BIOMET - 7 STUDY
BIOMET - 7: The effects of the bile acid supplement, 7-keto lithocholic acid, on human gut microbiota and risk factors for disease.
Purpose of the study
In age-related diseases involving heart, liver, brain, and immunity, it is becoming apparent that a dysregulated gut may be key to understanding and effecting beneficial change. This study aims to assess the beneficial effects of a bile acid supplement in adults, by promoting a healthy microbiome (as measured by a balance between helpful and potentially harmful bacteria) and leading to improved health. In the course of this study, key biomarkers (for example, changes in microbial composition, blood glucose, cholesterol, and inflammatory markers) will be tracked to directly assess the benefits of a bile acid supplement on the gut microbiome, which may help reduce the risk of developing disease.
Who can take part in this study?
The study will recruit 40 participants between the ages of 18 and 65 years.

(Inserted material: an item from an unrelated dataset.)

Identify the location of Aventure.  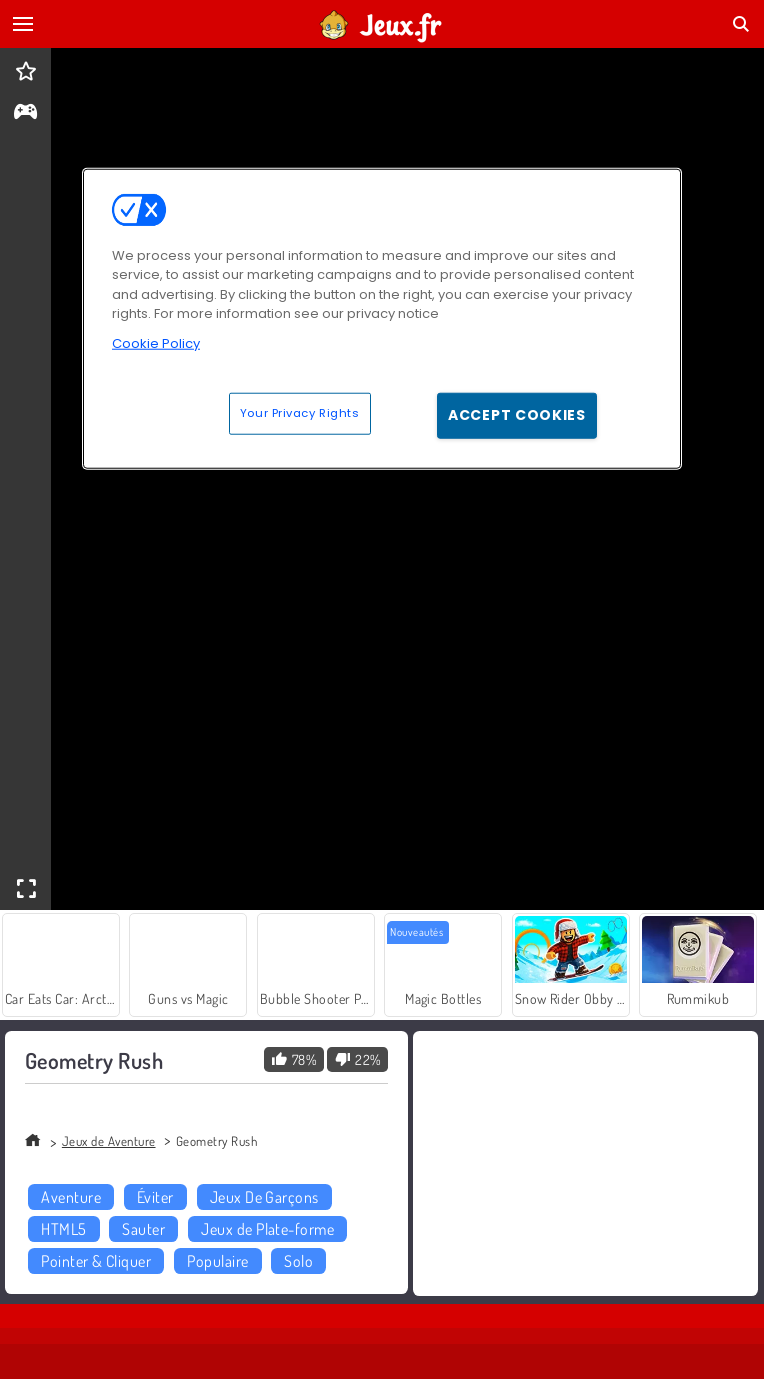 (71, 1197).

Suitable volunteers should:
- Have a body mass index of between 18.5 and 29.9 kg/m2.
- Be non-smokers who drink no more than 14 units of alcohol (i.e. not more than 6 pints of beer or 6 small glasses of wine) per week.
- Not be undertaking regular vigorous exercise or fitness training on more than 3 occasions per week.
Exclusion criteria
Participants who will not be able to take part in the study include those:
- with a pacemaker.
- diagnosed with diabetes, heart disease (previous stroke or heart attack), kidney, bowel or liver diseases, cancer or hormone abnormalities or at risk of an allergic reaction.

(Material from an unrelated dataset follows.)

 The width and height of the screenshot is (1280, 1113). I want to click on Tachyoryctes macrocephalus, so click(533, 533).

- taking certain types of medication (e.g. for high blood pressure, high blood fats, inflammatory conditions and depression), or dietary supplements (e.g. probiotics, prebiotics and natural laxatives), antibiotics in the last 3 months.
- who are actively trying to lose or who have lost more than 3 kg of weight in the last 6 months.
Volunteers who are participating in another intervention study will be also excluded.
What will taking part in the study involve?
One initial screening visit and four subsequent study visits, if you are eligible to take part in the study. A small blood sample will be taken during the screening visit and your weight, height and blood pressure will be measured. 4 study visits will follow, at four weeks intervals over a period of 16 weeks. You will be required to provide the following, throughout the course of the study, at each study visit: 4 x stool samples and 4 x blood samples. Stool samples will be collected in at-home kits, which will be explained and provided to you at your screening visit. For each visit, you will be asked to arrive in an unfed state (fasted, not eating or drinking anything but water from 8 pm the night before).
Screening visit
You will be invited to come for an initial screening visit at the Hugh Sinclair Unit of Human Nutrition in the Department of Food & Nutritional Sciences (University of Reading). The screening visit should take no more than 45 minutes.
Preparation for study visits
Main study visits
The four study visits will be conducted at 4 weeks interval over a total of 16 weeks and each visit will last for approximately 45 minutes. For each study visit, upon arrival at the Hugh Sinclair Unit of Human Nutrition, your weight, waist circumference, blood pressure and body composition will be measured. During each study visit, a blood sample will be taken.
During your first study visit, you will receive the supplement (bile acid or placebo), to be taken daily after breakfast, for a period of 4 weeks (28 days), after which time you will be asked to attend your second study visit. You will continue to take the daily supplement until your third study visit which will then take place after a period of 8 weeks (56 days). Following your third study visit, you will then have a period of 4 weeks (28 days) where you will not be taking the daily supplement (called a ‘wash out’ period), after which time you will attend for your fourth and final study visit.